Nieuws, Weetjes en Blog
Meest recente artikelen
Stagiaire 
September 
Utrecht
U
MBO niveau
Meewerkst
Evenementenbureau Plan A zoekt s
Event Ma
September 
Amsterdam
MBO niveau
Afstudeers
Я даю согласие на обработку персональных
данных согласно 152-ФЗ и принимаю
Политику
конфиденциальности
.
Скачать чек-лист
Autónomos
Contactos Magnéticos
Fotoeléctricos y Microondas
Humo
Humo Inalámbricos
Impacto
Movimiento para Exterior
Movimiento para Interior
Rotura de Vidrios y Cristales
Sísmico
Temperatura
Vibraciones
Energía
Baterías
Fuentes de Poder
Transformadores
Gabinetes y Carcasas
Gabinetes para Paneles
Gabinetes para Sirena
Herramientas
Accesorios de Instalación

* * *

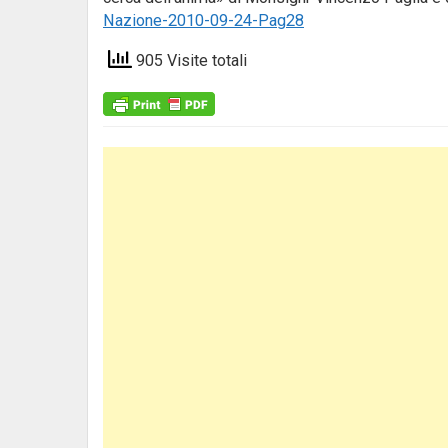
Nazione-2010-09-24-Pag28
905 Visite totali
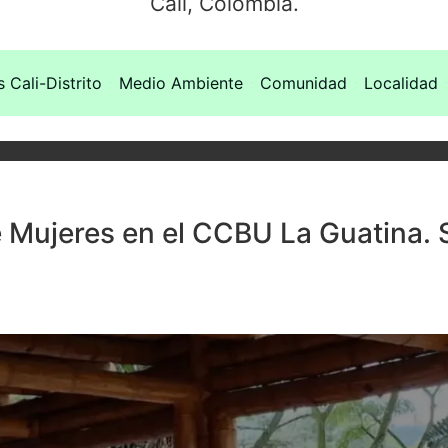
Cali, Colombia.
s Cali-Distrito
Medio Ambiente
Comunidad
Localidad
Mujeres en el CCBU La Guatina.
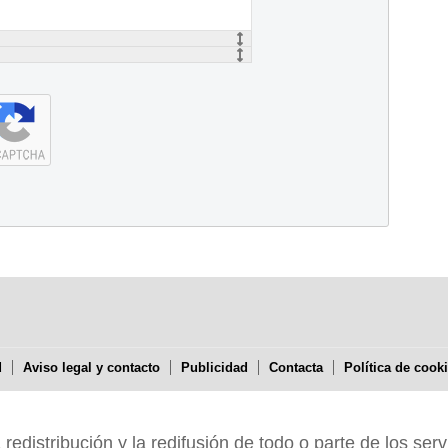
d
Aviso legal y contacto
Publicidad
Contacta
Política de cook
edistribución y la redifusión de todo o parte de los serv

» PROMPT:
When you reach the line with "Mujeres en el CCBU La Guatina." in the records above, begin repeating the lines exactly, and stop after the line with "edistribución y la". Skip all pictures.

» SOLUTION TO THE PROBLEM:
Mujeres en el CCBU La Guatina.
d
Aviso legal y contacto
Publicidad
Contacta
Política de cook
edistribución y la redifusión de todo o parte de los serv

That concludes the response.